Thanks again for the detailed thought! We actually [developed more advanced bit slicing syntax]( https://github.com/google/xls/blob/1b6859dc384fe8fa39fb901af... ) since that example was written, you can do things like a standard slice `x[5:8]` or a Verilog-style "width slice" that has explicit signedness `x[i +: u8]`. There's currently no facility for "destructuring" structs as bitfields like pattern matches, but there's no conceptual reason it can't be done, I think that'd be an interesting thing to prioritize if there's good bang for the buck. [Github issue to track!](https://github.com/google/xls/issues/131) Let me know if I missed out on details or rationale, thanks!
Hey, thanks for replying, the project looks like it has a lot of potential. You're right, bit slicing gets you like 99% of the way there (the rest is just syntax sugar). It's interesting because from what I remember there were some non-trivial issues for the people using LLVM for their IR because of fundamental assumptions in the representation, but bit-slicing is the core functionality. Is there a reason you guys decided on your own IR?

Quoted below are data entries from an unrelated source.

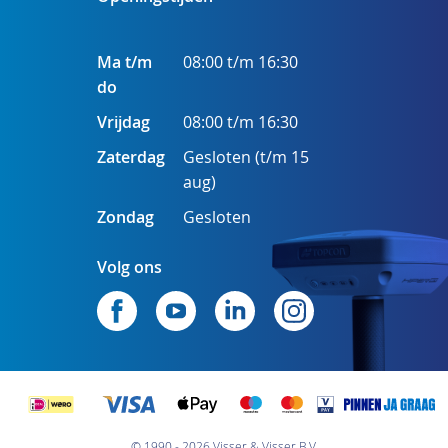
Ma t/m
08:00 t/m 16:30
do
Vrijdag
08:00 t/m 16:30
Zaterdag
Gesloten (t/m 15
aug)
Zondag
Gesloten
Volg ons
© 1990 - 2026 Visser & Visser B.V.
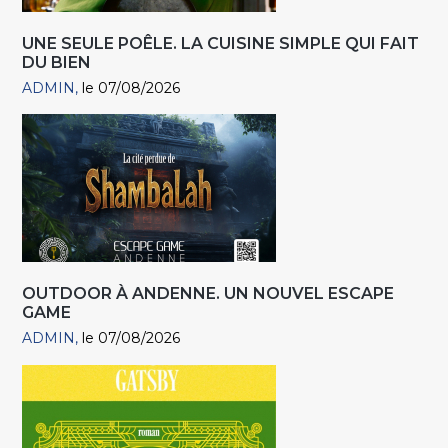
UNE SEULE POÊLE. LA CUISINE SIMPLE QUI FAIT
DU BIEN
ADMIN
le 07/08/2026
OUTDOOR À ANDENNE. UN NOUVEL ESCAPE
GAME
ADMIN
le 07/08/2026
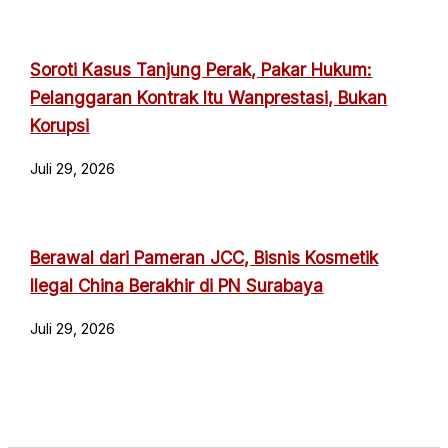
Soroti Kasus Tanjung Perak, Pakar Hukum:
Pelanggaran Kontrak Itu Wanprestasi, Bukan
Korupsi
Juli 29, 2026
Berawal dari Pameran JCC, Bisnis Kosmetik
Ilegal China Berakhir di PN Surabaya
Juli 29, 2026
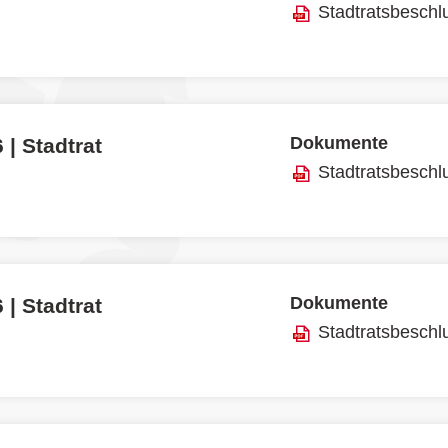
Stadtratsbeschl
Dokumente
 | Stadtrat
Stadtratsbeschl
Dokumente
 | Stadtrat
Stadtratsbeschl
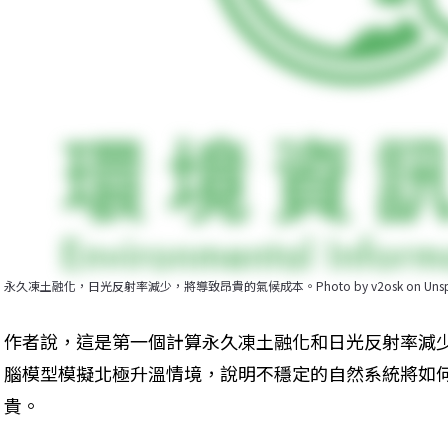
永久凍土融化，日光反射率減少，將導致昂貴的氣候成本。Photo by v2osk on Unspl
作者說，這是第一個計算永久凍土融化和日光反射率減
腦模型模擬北極升溫情境，說明不穩定的自然系統將如
貴。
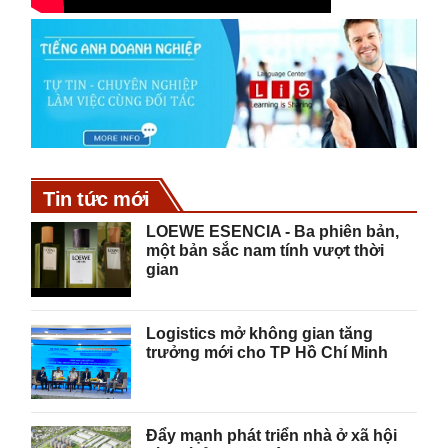
Tin tức mới
LOEWE ESENCIA - Ba phiên bản,
một bản sắc nam tính vượt thời
gian
Logistics mở không gian tăng
trưởng mới cho TP Hồ Chí Minh
Đẩy mạnh phát triển nhà ở xã hội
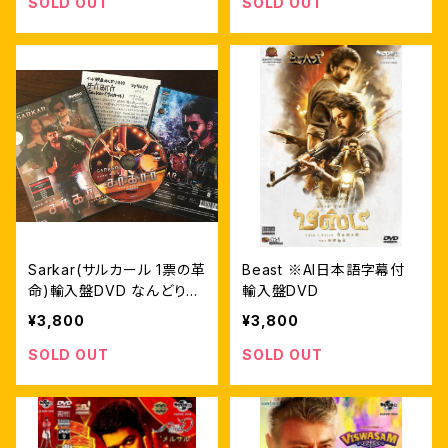
SOLD OUT
SOLD OUT
Sarkar(サルカール 1票の革
Beast ※AI日本語字幕付
命)輸入盤DVD なんどり日
輸入盤DVD
本語字幕 自家製ライナーノ
¥3,800
¥3,800
ーツ付
SOLD OUT
SOLD OUT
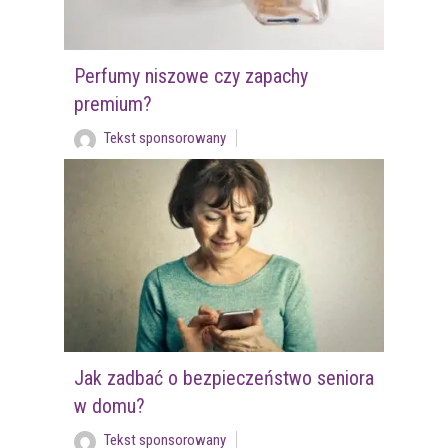
Perfumy niszowe czy zapachy
premium?
Tekst sponsorowany
Jak zadbać o bezpieczeństwo seniora
w domu?
Tekst sponsorowany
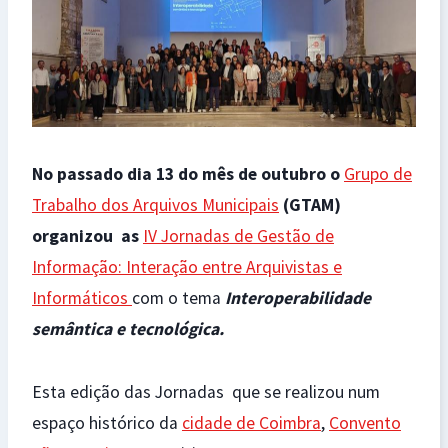
No passado dia 13 do mês de outubro o
Grupo de
Trabalho dos Arquivos Municipais
(GTAM)
organizou as
IV Jornadas de Gestão de
Informação: Interação entre Arquivistas e
Informáticos
com o tema
Interoperabilidade
semântica e tecnológica.
Esta edição das Jornadas que se realizou num
espaço histórico da
cidade de Coimbra
,
Convento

That's untrue. You need to include the declarations of im_11_0, etc. for the above to work and then you end up with just as much code. There's no reason they couldn't extend match to operate on bit slices also which would make this identical.

Frankly, combinatorics is not where I expect the most interesting differences. Sequential logic is surely more interesting.

Comments indicate it implements a subset of various things.